* _Exercise data_:
--- START ---

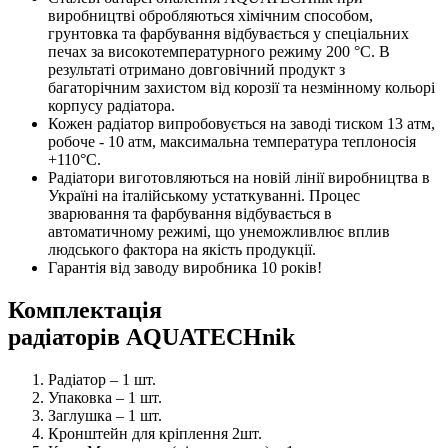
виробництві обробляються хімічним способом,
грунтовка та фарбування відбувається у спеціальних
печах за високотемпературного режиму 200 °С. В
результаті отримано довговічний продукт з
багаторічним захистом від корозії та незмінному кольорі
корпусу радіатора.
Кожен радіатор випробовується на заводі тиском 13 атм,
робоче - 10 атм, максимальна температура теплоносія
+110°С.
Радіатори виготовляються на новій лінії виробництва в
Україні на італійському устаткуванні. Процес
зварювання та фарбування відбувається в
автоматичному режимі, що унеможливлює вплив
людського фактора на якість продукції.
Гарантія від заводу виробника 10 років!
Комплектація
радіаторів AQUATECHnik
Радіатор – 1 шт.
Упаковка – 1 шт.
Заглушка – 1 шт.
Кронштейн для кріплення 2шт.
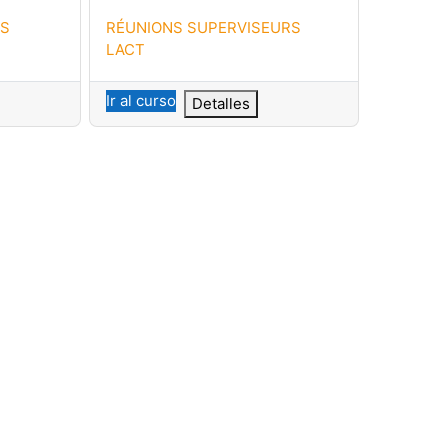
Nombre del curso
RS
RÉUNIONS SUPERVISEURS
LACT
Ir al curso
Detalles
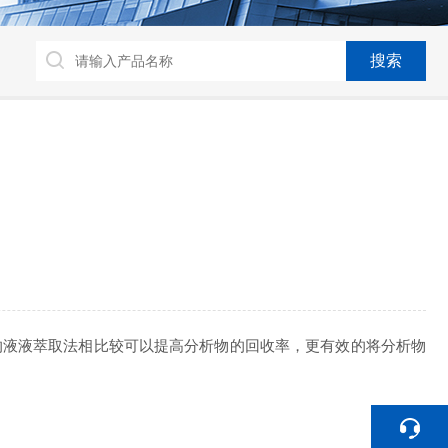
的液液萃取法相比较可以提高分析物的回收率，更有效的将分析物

--- END ---
--- START ---

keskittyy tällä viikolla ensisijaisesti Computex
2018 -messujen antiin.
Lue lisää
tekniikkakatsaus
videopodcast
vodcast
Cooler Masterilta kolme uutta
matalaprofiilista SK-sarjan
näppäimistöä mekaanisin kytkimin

--- END ---

* _What to produce_: Print exactly, with no pictures, the lines above from the one that holds "Україні на італійському устаткуванні. Процес" through the one that holds "的液液萃取法相比较可以提高分析物的回收率，更有效的将分析物", both of them included.

* _Answer space_:
Україні на італійському устаткуванні. Процес
зварювання та фарбування відбувається в
автоматичному режимі, що унеможливлює вплив
людського фактора на якість продукції.
Гарантія від заводу виробника 10 років!
Комплектація
радіаторів AQUATECHnik
Радіатор – 1 шт.
Упаковка – 1 шт.
Заглушка – 1 шт.
Кронштейн для кріплення 2шт.
Nombre del curso
RS
RÉUNIONS SUPERVISEURS
LACT
Ir al curso
Detalles
的液液萃取法相比较可以提高分析物的回收率，更有效的将分析物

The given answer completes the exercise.